Typical mathematical models for the applications above are systems of non-linear, fully coupled partial differential equations, with coefficients ranging over many order of magnitudes, which are very challenging to be solved. A special focus of our group is on mass conservative discretisation methods (FV, MPFA, MFEM), on higher-order space-time elements (continuous or discontinuous Galerkin in time), on non-linear solvers (Newton method, L-scheme or combination of them) and linear solvers which adequately incorporate the geometrical properties of the domain. We particularly emphasise our recent works on multi-phase flow, poromechanics and upscaling.

Regarding multi-phase flow: we recently developed a new, very robust iterative scheme for solving two-phase flow in porous media or for the Richards equation. The scheme, called L-scheme, is only first order convergent but does not employ the computation of any derivatives and, moreover, the linear systems to be solved within each iteration are typically much better conditioned than the corresponding systems in the Newton method. One can also combine the robust L-scheme with the quadratic convergent Newton method by performing a few iterations using the L-scheme and then switching to Newton (based on a posteriori indicators).
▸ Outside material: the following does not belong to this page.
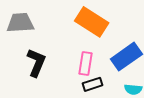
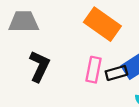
black rectangle: (92, 84) -> (116, 73), moved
Fig 4: Flow as predicted by a new hierarchical mixed finite element discretization for fractured media

Our newest results on linear or non-linear poromechanics concern the development of a new finite volume scheme (MPSA), extension of the fixed stress method to heterogeneous media and the development of robust iterative schemes for non-linear poromechanics and of higher-order space-time schemes. A special focus is also on developing new solvers for coupled multi-phase flow and mechanics. These challenges must always be seen in context with the need to handle the presence of fractures in the material.
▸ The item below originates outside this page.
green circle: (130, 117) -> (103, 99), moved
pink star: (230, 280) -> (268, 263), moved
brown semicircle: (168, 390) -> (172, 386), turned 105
Another core area of our research is the development of multiscale simulators by homogenisation or numerical multiscale methods. We apply homogenisation to develop new models, which adequately describe the evolving geometry at the micro-scale (due to e.g. precipitation/dissolution processes or biofilm formation). These models are capable of describing features like clogging or structure damage in a rational manner. Multigrid methods can be obtained by defining projectors and restriction operators based on homogenisation.
 

Interpretation of Dynamic Contrast Images in Medicine

The measurement of perfusion and filtration are important clinical parameters used in diagnosis, follow-up, and therapy. By utilising complementary and well documented research skills, the aim is to investigate a novel approach towards interpretation of dynamic medical imaging with emphasis on blood distribution and flow. Typical applications include characterisation of strokes and planning and evaluation of cancer treatment procedures.
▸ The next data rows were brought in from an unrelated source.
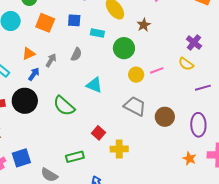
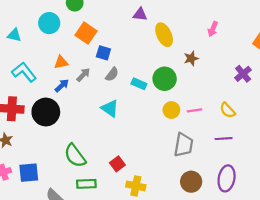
blue square: (74, 20) -> (103, 53), moved
cyan rectangle: (97, 33) -> (139, 84), moved
purple cross: (194, 43) -> (243, 74), moved
cyan triangle: (94, 85) -> (110, 108), moved
purple line: (203, 88) -> (224, 139), moved
green semicircle: (64, 106) -> (75, 156), moved
gray trapezoid: (135, 106) -> (184, 145), moved, turned 60
brown circle: (165, 117) -> (191, 182), moved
Fig 5: Segmentation of MRI data for computational assessment and parameter estimation related to kidneys

Medical image acquisition techniques like computerised tomography (CT), magnetic resonance imaging (MRI), or positron emission tomography (PET), can all be applied in a dynamic setting where the evolving distribution of an injected contrast agent is gathered together as a temporal sequence of images. Quantitative tissue characterisation (e.g., blood perfusion) from such data is currently performed locally by applying tracer-kinetic methodology to a single region of interest (ROI) or a voxel at a time.

Our research will formulate and investigate an alternative interpretation strategy where the tracer concentration for an individual voxel will be considered in the context of a global flow problem that connects all voxels in the image domain. By modelling the flow between voxels from first principles and calibrate the models to observations via systematic assimilation techniques that include rigorous error estimates, our goal is to advance understanding and clinical utility of dynamic imaging interpretation.